The Reynolds number, \(Re\), is used to determine the flow regime.

\[Re = \frac{\rho UD}{\mu} = \frac{UD}{\nu}\]

where \(U\) = freestream velocity
\(\rho\) = fluid density
\(\mu\) = fluid dynamic viscosity
\(\nu\) = fluid kinematic viscosity
\(D\) = pipe diameter

The governing equation for pipe flow:

\[\frac{P_1}{\gamma} + \alpha _1 \frac{V^2 _1}{2g} + z_1 + h_P = \frac{P_2}{\gamma} + \alpha _2 \frac{V^2 _2}{2g} +z_2 +h_T + h_L\]

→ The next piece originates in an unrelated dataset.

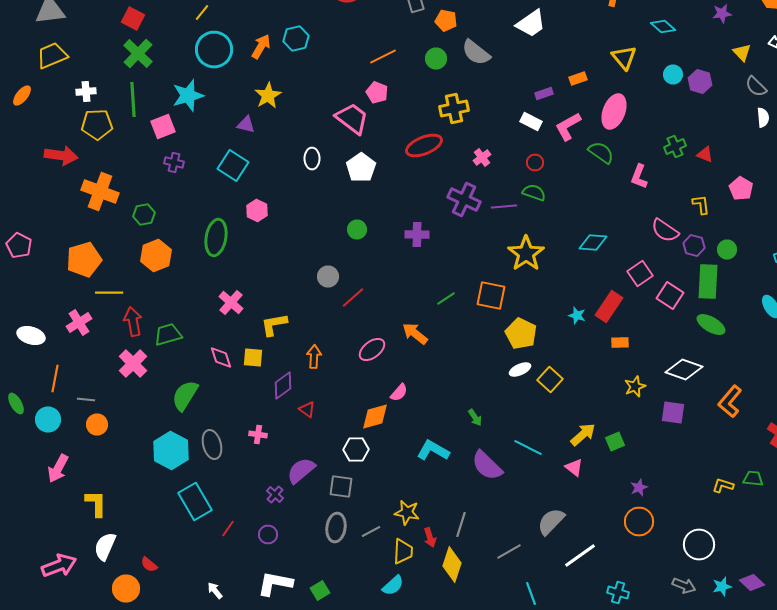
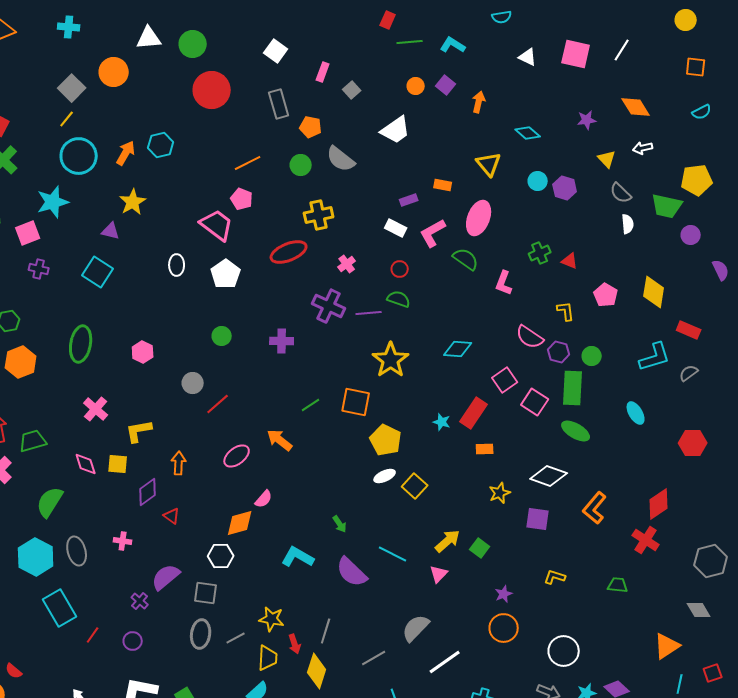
orange rectangle: (578, 78) -> (443, 185), turned 30
pink hexagon: (257, 210) -> (143, 352), moved
green square: (615, 442) -> (480, 548), turned -30
pink triangle: (574, 468) -> (439, 574), turned 36
yellow L-shape: (723, 486) -> (555, 577), moved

\[h_L = f\frac{L}{D} \frac{V^2}{2g}\]

where \(\gamma\) = specific weight of the fluid
\(P\) = pressure at each point in the pipe
\(V\) = velocity at each point in the pipe
\(g\) = gravitational constant
\(z\) = height at each point in the pipe, referenced to the same point at \(z = 0\)
\(\alpha\) = kinematic energy parameter
\(h_L\) = head loss
\(f\) = frictional factor, which can be determined using the Moody chart
\(L\) = length of the pipe

Although \(h_P\) is the energy of the pump, and \(h_T\) is the energy of the turbine, they are usually not included in the basic energy equation, but they must be used when pumps and/or turbines are part of the system.